Ярко вспыхнуло пламя, густой дым столбом поднялся над горящей мумией, заклубился под низкими сводами, грозя нам удушьем. От небывалого тяжкого запаха у меня закружилась голова. Пламя дробилось перед моими глазами, фантомы множились в камере и коридорах. Помню только, что спросил у Найлза, почему он ловит ртом воздух, и отметил его бледность; дальше – мрак, ибо я потерял сознание.
Эвелин вздохнула и отложила в сторону необычно пахнущие безделушки, что лежали у нее на коленях.
Форсайт в экстазе воспоминаний раскраснелся. Его смуглое лицо горело, а черные глаза сверкнули, когда он добавил, отрывисто усмехнувшись:
– Истории конец. Джарнал отыскал нас и вывел наружу, и оба мы на всю жизнь зареклись исследовать пирамиды.
– Если так, зачем ты прихватил эту вещь? – спросила Эвелин, опасливо косясь на шкатулочку, будто подсвеченную солнечным лучом.
– Сувенир. Мне – шкатулка, Найлзу – остальные побрякушки.
– Ты ведь сам сказал: тот, кто сохранит алые семена, будет проклят, – продолжала девушка, ибо история подхлестнула ее фантазию и заставила домыслить даже то, что не было сказано вслух.
– Среди трофеев Найлза оказался древний пергамент. Найлз расшифровал иероглифы и вот что узнал: оказывается, мумия, с которой мы обошлись столь непочтительно, некогда была знаменитой на весь Египет колдуньей. Она заранее прокляла всякого, кто потревожит ее покой. Я, разумеется, считаю это чепухой и не связываю последствия с проклятием, но должен признать, что с того дня дела Найлза весьма плохи. Прежде всего, он продолжает хворать. Сам он списывает свое нездоровье на то роковое падение и на испуг, и я, в общем, с ним согласен. Хотя иногда задумываюсь, а не распространится ли проклятие и на меня, ведь я суеверен, а злосчастная мумия до сих пор преследует меня в сновидениях.
После этой реплики надолго повисло молчание. Пол рисовал, Эвелин, прилегши на кушетку, глубокомысленно наблюдала за ним. Впрочем, мрачные фантазии были столь же чужды ее натуре, сколь солнечному полудню чужды тени. Эвелин весело рассмеялась, взяла со стола шкатулочку и сказала:
– Давай посеем эти семена и поглядим, вдруг вырастет какой-нибудь диковинный цветок?
– Едва ли они вообще взойдут. Они много веков пролежали в высушенных ладонях мумии, – серьезно отвечал Форсайт.

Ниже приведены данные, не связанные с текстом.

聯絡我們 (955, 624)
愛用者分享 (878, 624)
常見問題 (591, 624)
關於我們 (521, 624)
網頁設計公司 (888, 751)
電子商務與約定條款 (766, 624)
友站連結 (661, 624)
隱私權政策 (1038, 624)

– А я бы все-таки попробовала. Проросла ведь пшеница, которую нашли в саркофаге другой мумии. Почему бы не прорасти и этим хорошеньким семечкам? Так хочется их посеять и посмотреть, что выйдет! Ну пожалуйста, Пол, позволь мне!
– Нет, лучше воздержимся от экспериментов. Что-то есть в этих семенах подозрительное. Не хочу с ними баловаться и не хочу, чтобы с ними баловались те, кто мне дорог. Наверняка семена ядовиты или наделены какой-то злой силой. Недаром колдунья, даже мертвая, прижимала их к груди как большую ценность.

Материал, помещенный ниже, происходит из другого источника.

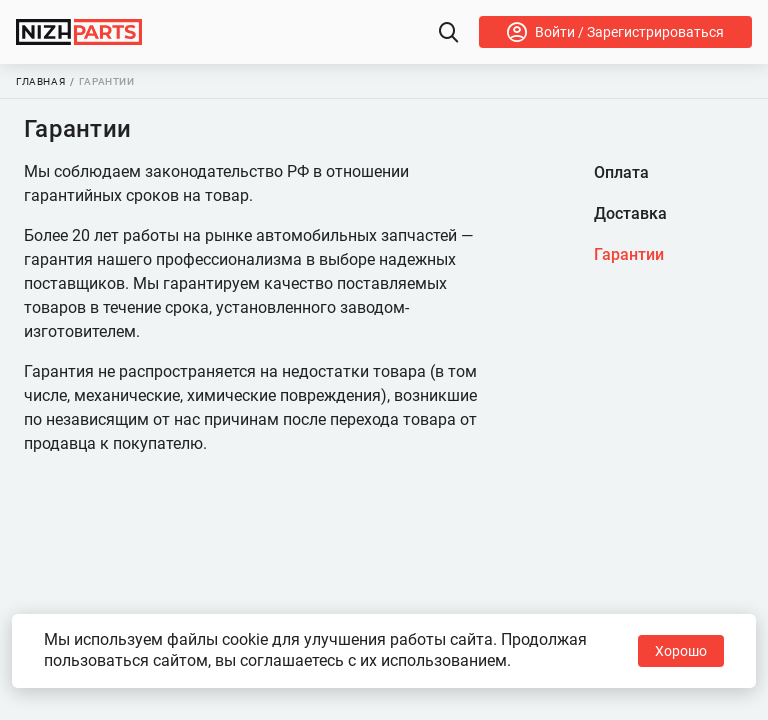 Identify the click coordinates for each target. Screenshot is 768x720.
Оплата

– Право, Пол, ты смешон, нельзя быть таким суеверным! Прояви великодушие, дай мне хотя бы одно семечко, я посмотрю, прорастет оно или нет. Кстати, я готова заплатить – смотри!
С этими словами Эвелин, которая успела подняться и стояла теперь возле Форсайта, чмокнула его в лоб с неотразимым очарованием.
Однако Форсайт был непреклонен. Да, он улыбнулся, да, он нежно, как истинный влюбленный, обнял девушку… Однако семена высыпал себе в ладонь и швырнул в пламя камина. Возвращая Эвелин пустую шкатулочку, он сказал:
– Любовь моя, я готов по первому твоему желанию наполнить эту шкатулку бриллиантами или конфетами, но я не допущу твоих забав с семенами, на которые наложила чары древняя ведьма. У тебя, родная, и собственных чар в избытке, так что забудь о «милых крошках», а пока посмотри, как я тебя нарисовал, ты словно сошла с картины «Свет гарема».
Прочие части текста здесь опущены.